The Green Howards Memorial at Crépon, Normandy.
Well, you must understand that I came from Middlesborough where everybody is connected with Green Howards in some way or other. The families, they are all connected to The Green Howards and, of course, The Green Howards are the be all and end all of The British Army, and I was proud to be a Green Howard. The best moment in my life, the proudest moment of my life was when I was made a Sergeant Major. There is nobody better than me in the Army then when I was made a Sergeant Major. Apart from that all these fellows were my mates. We had been, I had lived with them.

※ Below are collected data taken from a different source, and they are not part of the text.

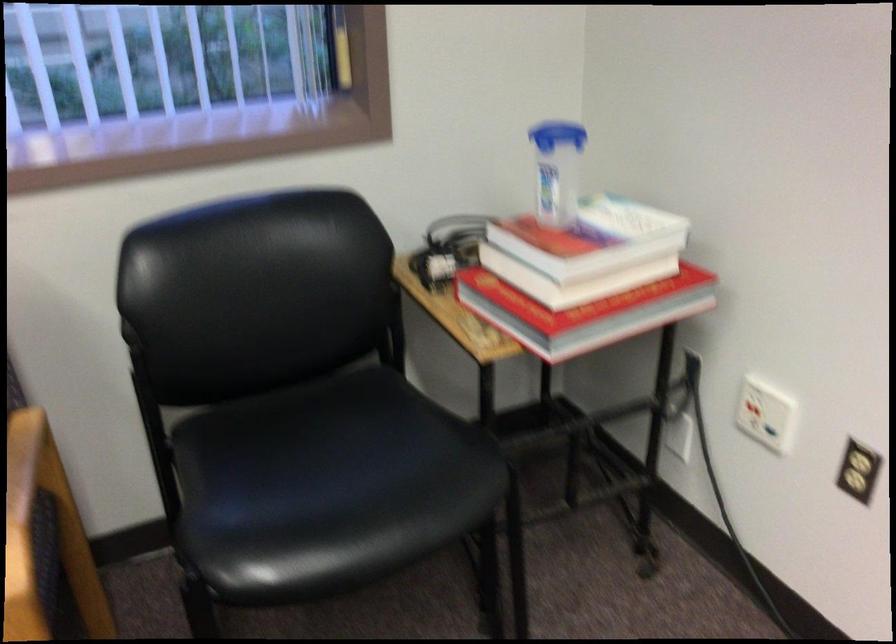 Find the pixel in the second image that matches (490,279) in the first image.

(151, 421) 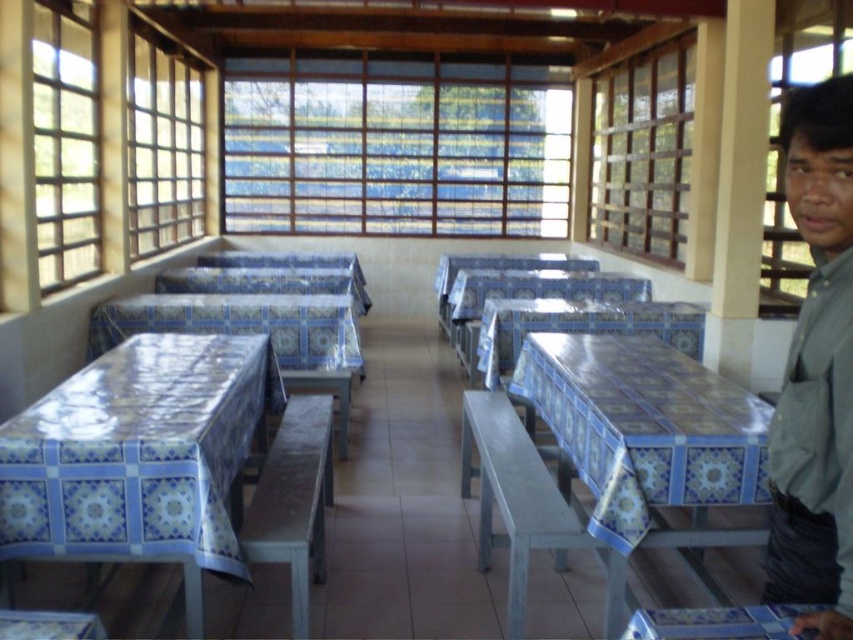 You are standing at the entrance of the dining area and want to walk towards the point at coordinates point (604, 497). However, there is an obstacle located at point (339, 368). Will you encounter the obstacle before reaching your destination?

Point (604, 497) is in front of point (339, 368), so you will encounter the obstacle at point (339, 368) before reaching your destination.

You are a guest at this dining area and want to choose a table for two. You prefer a smaller table to have more privacy. Which table should you choose between the blue tile table at right and the blue tile table at center?

You should choose the blue tile table at right because it is smaller than the blue tile table at center, providing more privacy. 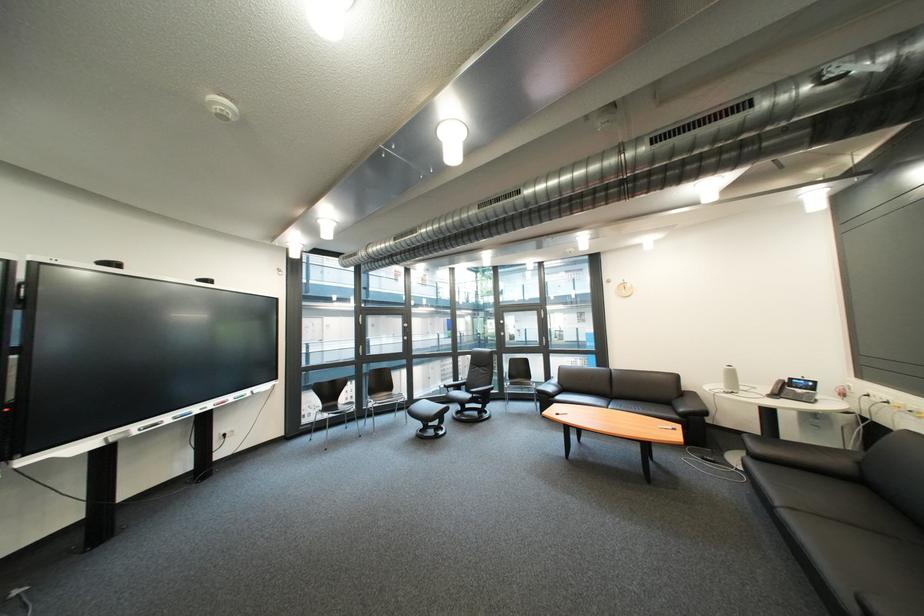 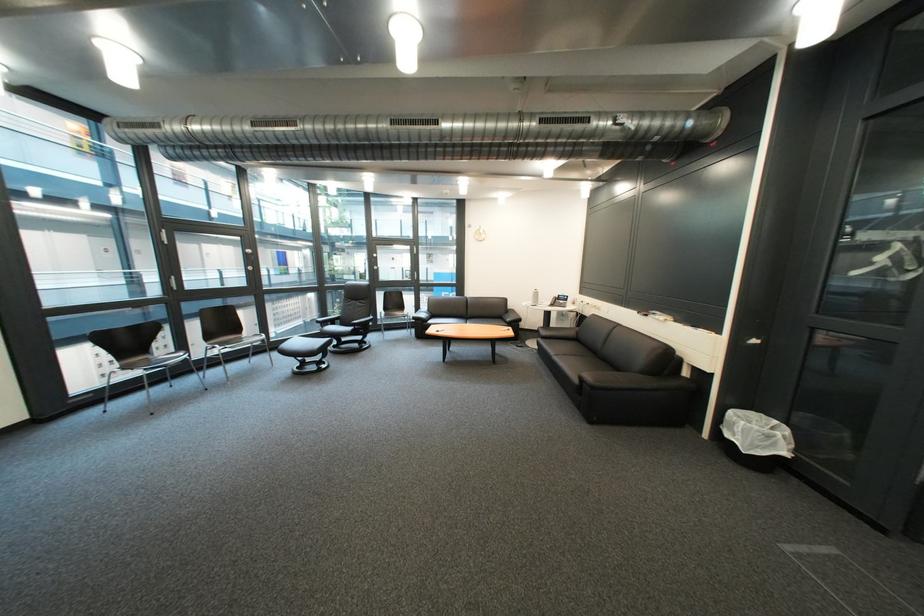 The point at [572,399] is marked in the first image. Where is the corresponding point in the second image?

(444, 323) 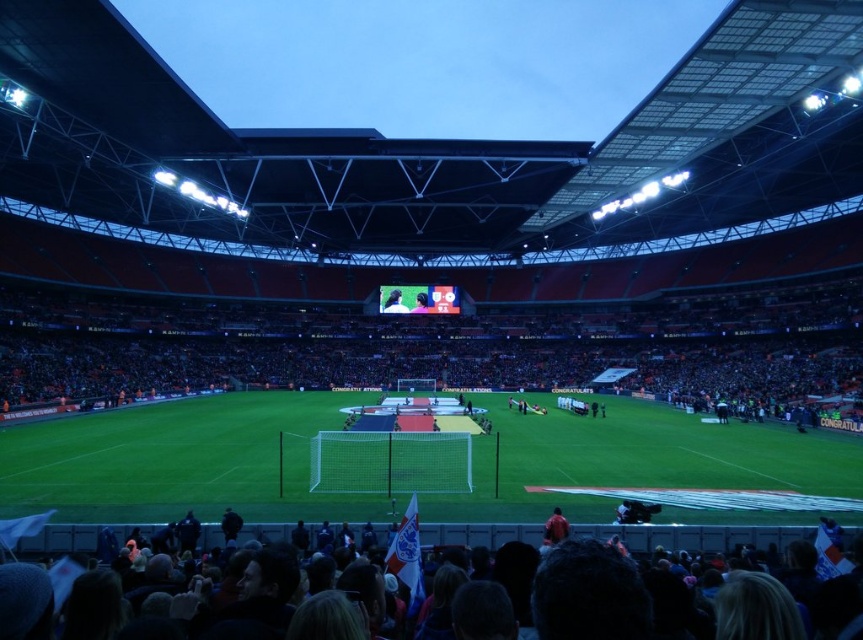 You are a photographer positioned at the back of the stadium. You need to capture a photo of both the green fabric jacket at lower right and the smooth black shirt at center. Based on their positions, which one should you focus on first to ensure both are in the frame?

The green fabric jacket at lower right is below the smooth black shirt at center, so you should focus on the smooth black shirt at center first to ensure both are in the frame.

You are a photographer positioned at the edge of the field. You need to capture a photo that includes both the green grass football field at center and the smooth black shirt at center. Based on their positions, which object should appear higher in the photo?

The smooth black shirt at center appears higher in the photo because the green grass football field at center is located below it.

You are a photographer standing at the edge of the field in the stadium. You want to take a photo that includes both the point at coordinates point (507,416) and point (471,529). Which point should you focus on first to ensure both are in focus?

You should focus on point (507,416) first because it is closer to you than point (471,529), ensuring both points are within the depth of field. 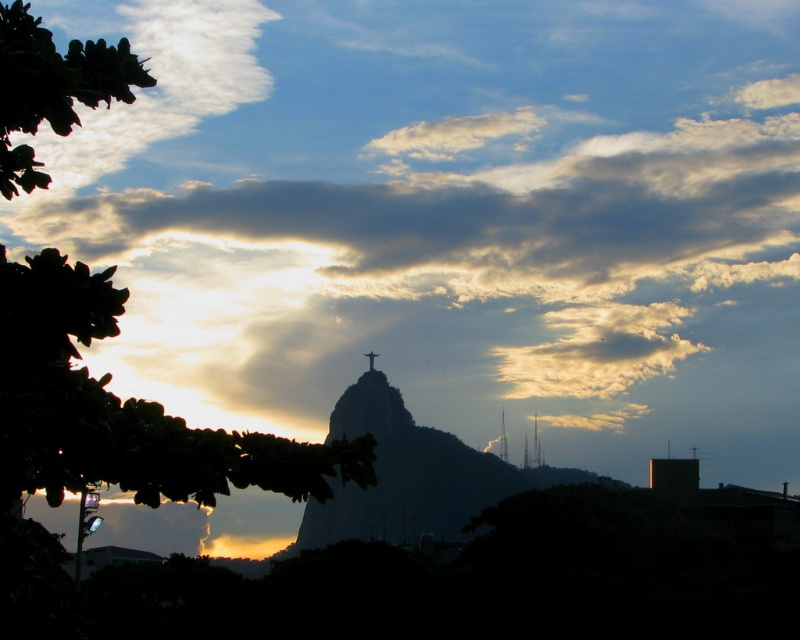 From the picture: You are an architect designing a new observation deck. You need to ensure that the view of the metallic spire at upper center isn not obstructed by the green leafy tree at upper left. Based on the scene description, will the tree block the view of the spire? Explain your reasoning.

The green leafy tree at upper left has a larger width than the metallic spire at upper center. Since the tree is positioned at the upper left and the spire is at the upper center, the wider tree might partially block the view of the spire depending on their exact positions. However, the scene mentions the tree is in the foreground framing the left side, so it may not directly obscure the central spire. Further measurements or angles would be needed for precise obstruction assessment.

You are a photographer trying to capture the sunset with the Christ the Redeemer statue in the frame. You want to position your camera so that the cloudy sky at upper center is exactly at the center of your viewfinder. What coordinate should you aim for?

You should aim for the coordinate point at [492,202] to center the cloudy sky at upper center in your viewfinder.

You are a drone operator planning to capture the sunset with the Christ the Redeemer statue. Your drone has a maximum flight altitude of 600 meters. Based on the scene, can your drone safely fly up to the cloudy sky at upper center without exceeding its altitude limit?

The cloudy sky at upper center is 650.85 meters away from the camera, which exceeds the drone operator maximum flight altitude of 600 meters. Therefore, the drone cannot safely reach the cloudy sky at upper center without exceeding its altitude limit.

Apart from the fact of being in the Army I had lived with them in civvy street before. We knew, well, everybody knew everybody else, and there wasn't only me doing these things there were other people who were doing them as well and the things I did. If I hadn't done them somebody else would have done them. There is no doubt about it. It was just a case of not who would do it, it was just when it was done, and it would have been done by somebody else. The announcement that Stan Hollis had been awarded the Victoria Cross for bravery in Normandy on 6 June 1944 was made in The London Gazette on 17 August 1944. The last paragraph of the Citation reads, Wherever fighting was heaviest, CSM Hollis appeared and in the
course of a magnificent day's work, he displayed the utmost gallantry
and on two separate occasions his courage and initiative prevented
the enemy from holding up the advance at critical stages. It was
largely through his heroism and resource that the Company's objectives
were gained and casualties were not heavier, and by his own bravery
he saved the lives of many of his men.